==== RECORDS
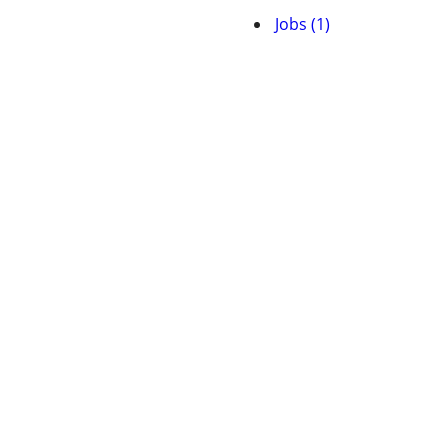
Jobs (1)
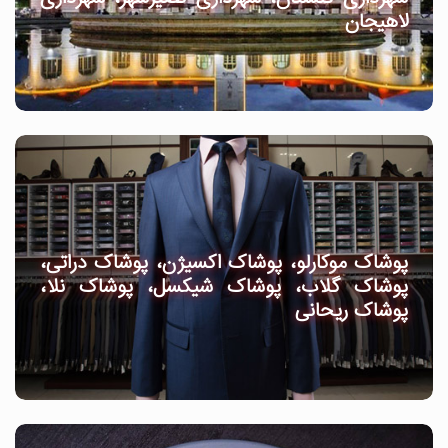
لاهیجان
پوشاک موکارلو، پوشاک اکسیژن، پوشاک دراتی،
پوشاک گلاب، پوشاک شیکسل، پوشاک نلا،
پوشاک ریحانی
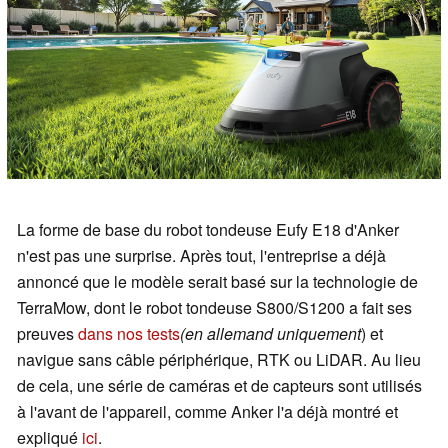
La forme de base du robot tondeuse Eufy E18 d'Anker
n'est pas une surprise. Après tout, l'entreprise a déjà
annoncé que le modèle serait basé sur la technologie de
TerraMow, dont le robot tondeuse S800/S1200 a fait ses
preuves
dans nos tests
(en allemand uniquement
) et
navigue sans câble périphérique, RTK ou LiDAR. Au lieu
de cela, une série de caméras et de capteurs sont utilisés
à l'avant de l'appareil, comme Anker l'a déjà montré et
expliqué
ici
.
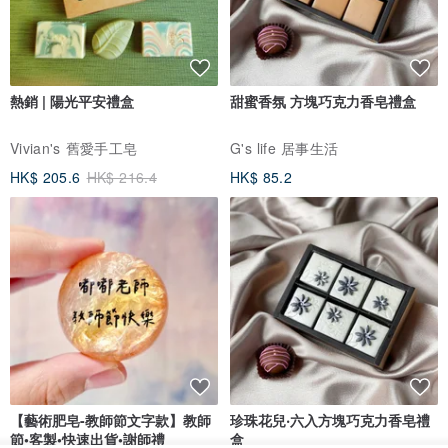
熱銷 | 陽光平安禮盒
甜蜜香氛 方塊巧克力香皂禮盒
Vivian's 舊愛手工皂
G's life 居事生活
HK$ 205.6
HK$ 216.4
HK$ 85.2
【藝術肥皂-教師節文字款】教師
珍珠花兒‧六入方塊巧克力香皂禮
節•客製•快速出貨•謝師禮
盒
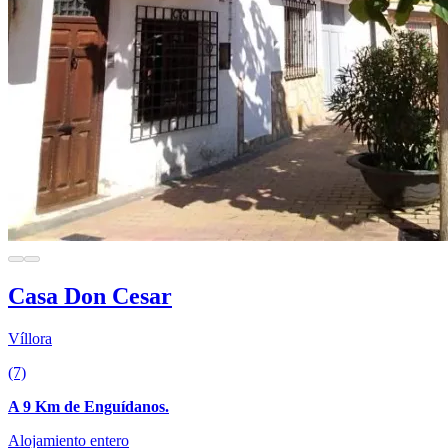
Casa Don Cesar
Víllora
(7)
A 9 Km de Enguídanos.
Alojamiento entero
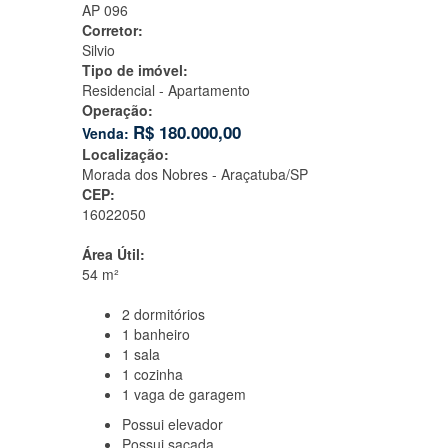
AP 096
Corretor:
Silvio
Tipo de imóvel:
Residencial - Apartamento
Operação:
R$
180.000,00
Venda:
Localização:
Morada dos Nobres -
Araçatuba/SP
CEP:
16022050
Área Útil:
54 m²
2
dormitórios
1
banheiro
1
sala
1
cozinha
1
vaga de garagem
Possui
elevador
Possui
sacada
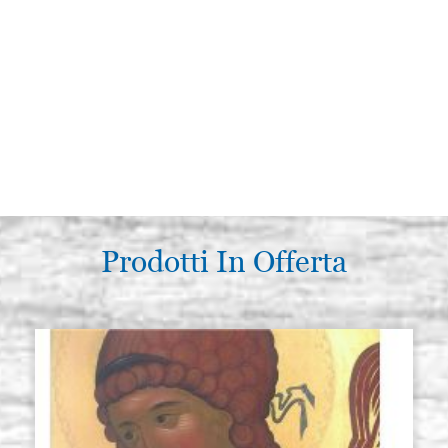
Prodotti In Offerta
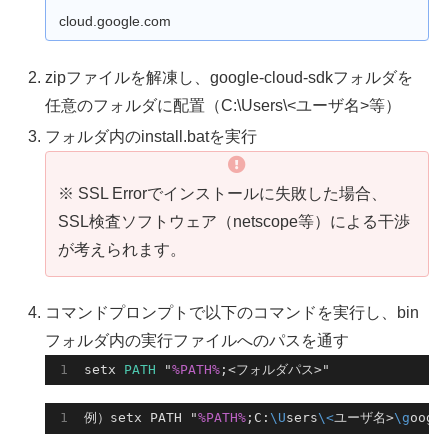
cloud.google.com
zipファイルを解凍し、google-cloud-sdkフォルダを
任意のフォルダに配置（C:\Users\<ユーザ名>等）
フォルダ内のinstall.batを実行
※ SSL Errorでインストールに失敗した場合、
SSL検査ソフトウェア（netscope等）による干渉
が考えられます。
コマンドプロンプトで以下のコマンドを実行し、bin
フォルダ内の実行ファイルへのパスを通す
setx 
PATH
 "
%PATH%
;<フォルダパス>"
例）setx PATH "
%PATH%
;C:
\U
sers
\<
ユーザ名>
\g
oogl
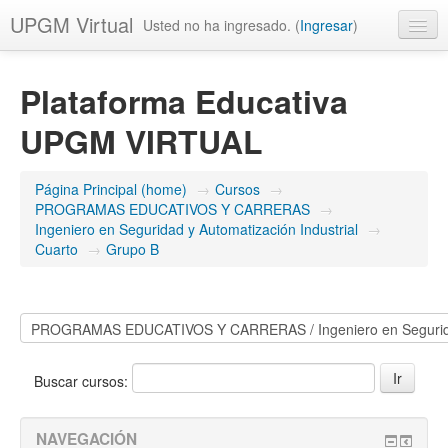
UPGM Virtual
Usted no ha ingresado. (
Ingresar
)
Español - México (es_mx)
Plataforma Educativa
UPGM VIRTUAL
Página Principal (home)
→
Cursos
→
PROGRAMAS EDUCATIVOS Y CARRERAS
→
Ingeniero en Seguridad y Automatización Industrial
→
Cuarto
→
Grupo B
Buscar cursos:
NAVEGACIÓN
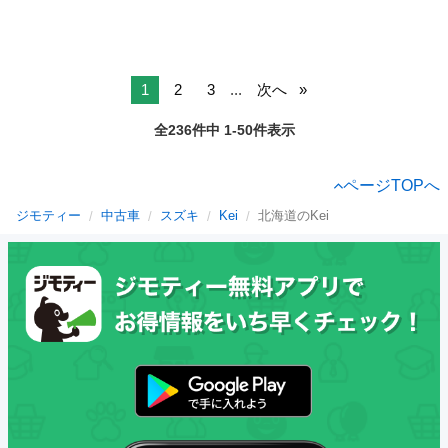
1
2
3
...
次へ
全236件中 1-50件表示
ページTOPへ
ジモティー
中古車
スズキ
Kei
北海道のKei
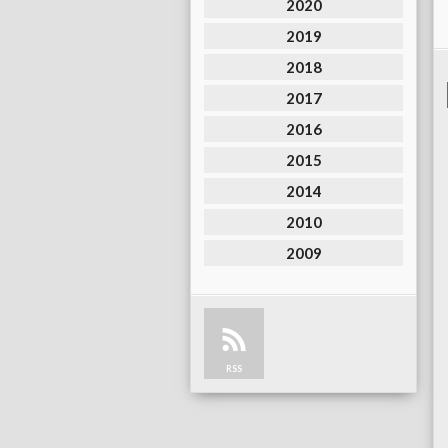
2020
2019
2018
2017
2016
2015
2014
2010
2009
RSS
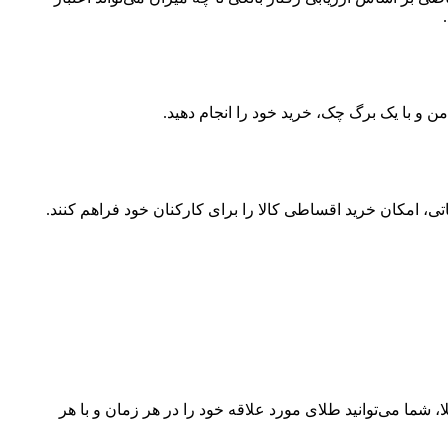
ن و با یک برگ چک، خرید خود را انجام دهید.
ی، امکان خرید اقساطی کالا را برای کارکنان خود فراهم کنند.
شما می‌توانید طلای مورد علاقه خود را در هر زمان و با هر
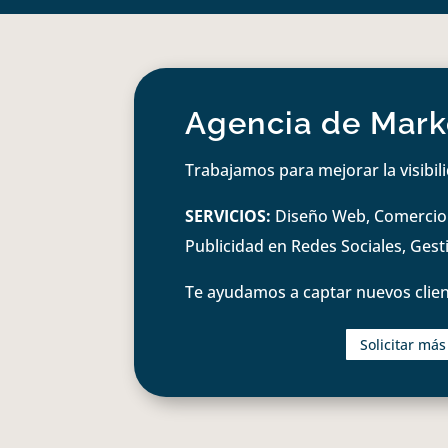
Agencia de Marke
Trabajamos para mejorar la visibil
SERVICIOS:
Diseño Web, Comercio e
Publicidad en Redes Sociales, Ges
Te ayudamos a captar nuevos clien
Solicitar má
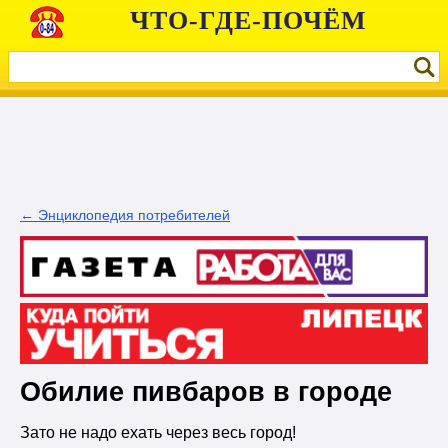
ЧТО-ГДЕ-ПОЧЁМ
← Энциклопедия потребителей
Обилие пивбаров в городе
Зато не надо ехать через весь город!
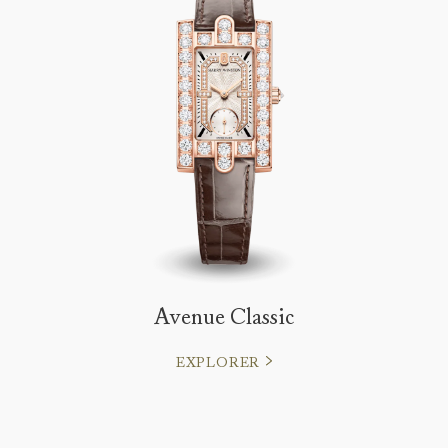
Avenue Classic
EXPLORER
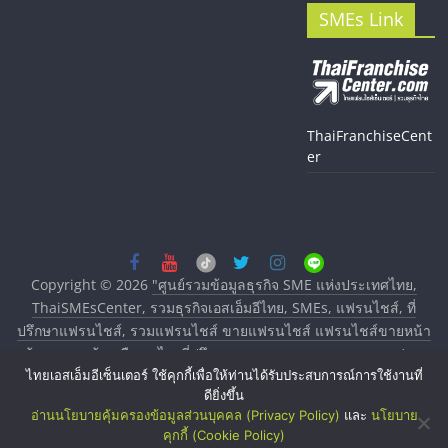
SMEs Link
ThaiFranchiseCent
er
Copyright © 2026
"ศูนย์รวมข้อมูลธุรกิจ SME แห่งประเทศไทย,
ThaiSMEsCenter, รวมธุรกิจเอสเอ็มอีไทย, SMEs, แฟรนไชส์, ที่
ปรึกษาแฟรนไชส์, รวมแฟรนไชส์ ขายแฟรนไชส์ แฟรนไชส์ขายหน้า
บ้าน ลงทุนน้อย คืนทุนไว, ที่ปรึกษาการลงทุนและขยายสาขาแฟรน
ไทยเอสเอ็มอีเซ็นเตอร์ ใช้คุกกี้เพื่อให้ท่านได้รับประสบการณ์การใช้งานที่
ไชส์, ศูนย์รวมแฟรนไชส์ พร้อมทำเลสำหรับเปิดร้าน ปรึกษาฟรี,
ดียิ่งขึ้น
บริการพัฒนาระบบแฟรนไชส์"
. All rights reserved.
อ่านนโยบายคุ้มครองข้อมูลส่วนบุคคล (Privacy Policy)
และ
นโยบาย
คุกกี้ (Cookie Policy)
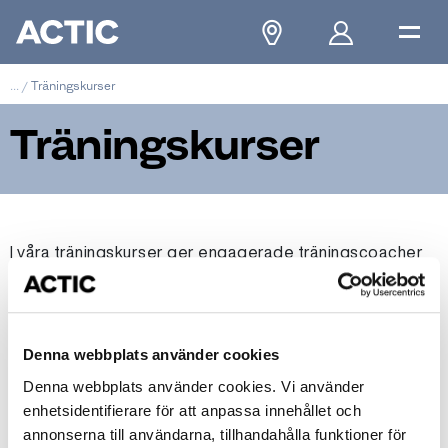
...
/
Träningskurser
Träningskurser
I våra träningskurser ger engagerade träningscoacher
dig inspiration och verktyg att ta din träning till nästa
nivå. Actic small group training är en utmaning i mindre
grupp där du får individuell coaching, och gemenskap
där vi peppar och motiverar varandra. Ett grymt kul sätt
Denna webbplats använder cookies
att uppnå ditt träningsmål! Välj en Actic-anläggning
Denna webbplats använder cookies. Vi använder
nedan för att se tillgängliga träningskurser.
enhetsidentifierare för att anpassa innehållet och
annonserna till användarna, tillhandahålla funktioner för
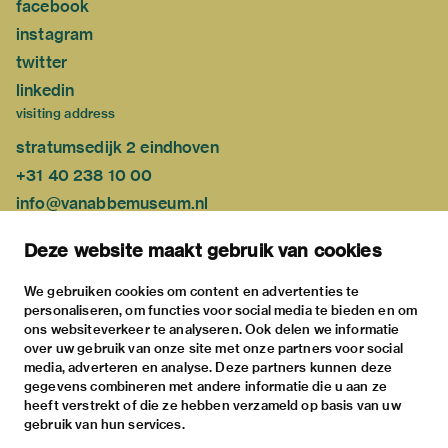
facebook
instagram
twitter
linkedin
visiting address
stratumsedijk 2 eindhoven
+31 40 238 10 00
info@vanabbemuseum.nl
plan your visit
Deze website maakt gebruik van cookies
exhibitions
activities
We gebruiken cookies om content en advertenties te
personaliseren, om functies voor social media te bieden en om
practical information
ons websiteverkeer te analyseren. Ook delen we informatie
about
over uw gebruik van onze site met onze partners voor social
media, adverteren en analyse. Deze partners kunnen deze
the museum
gegevens combineren met andere informatie die u aan ze
the collection
heeft verstrekt of die ze hebben verzameld op basis van uw
gebruik van hun services.
foundations & partners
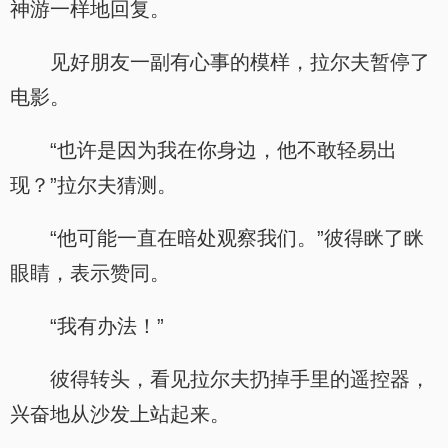
神游一样地回复。
见好朋友一副有心事的模样，拉尔夫暂停了
电影。
“也许是因为我在你身边，他不敢轻易出
现？”拉尔夫猜测。
“他可能一直在暗处观察我们。”彼得眯了眯
眼睛，表示赞同。
“我有办法！”
彼得转头，看见拉尔夫扔掉手里的遥控器，
兴奋地从沙发上站起来。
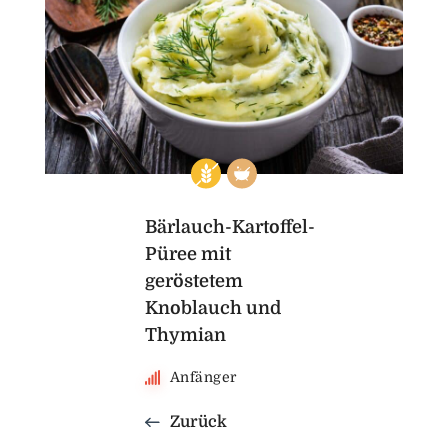
Bärlauch-Kartoffel-
Püree mit
geröstetem
Knoblauch und
Thymian
Anfänger
Zurück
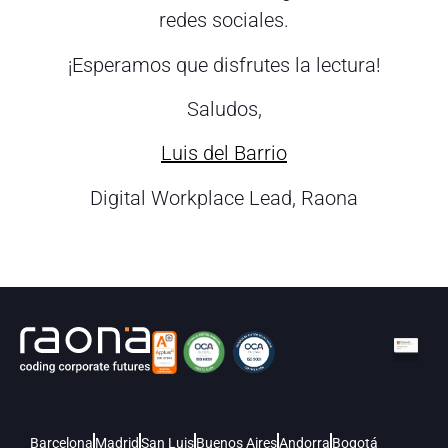
redes sociales.
¡Esperamos que disfrutes la lectura!
Saludos,
Luis del Barrio
Digital Workplace Lead, Raona
Barcelona
Madrid
San Luis
Buenos Aires
Andorra
Bogotá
========
*WHAT IS NEEDED:*
Repeat, without pictures, exactly the lines of the data above from the one containing "คุกกี้ (Cookie Policy)" through the one containing "enhetsidentifierare för att", including both and adding nothing.

*WRITTEN SOLUTION:*
คุกกี้ (Cookie Policy)
...
/
Träningskurser
Träningskurser
I våra träningskurser ger engagerade träningscoacher
dig inspiration och verktyg att ta din träning till nästa
nivå. Actic small group training är en utmaning i mindre
grupp där du får individuell coaching, och gemenskap
där vi peppar och motiverar varandra. Ett grymt kul sätt
Denna webbplats använder cookies
att uppnå ditt träningsmål! Välj en Actic-anläggning
Denna webbplats använder cookies. Vi använder
nedan för att se tillgängliga träningskurser.
enhetsidentifierare för att anpassa innehållet och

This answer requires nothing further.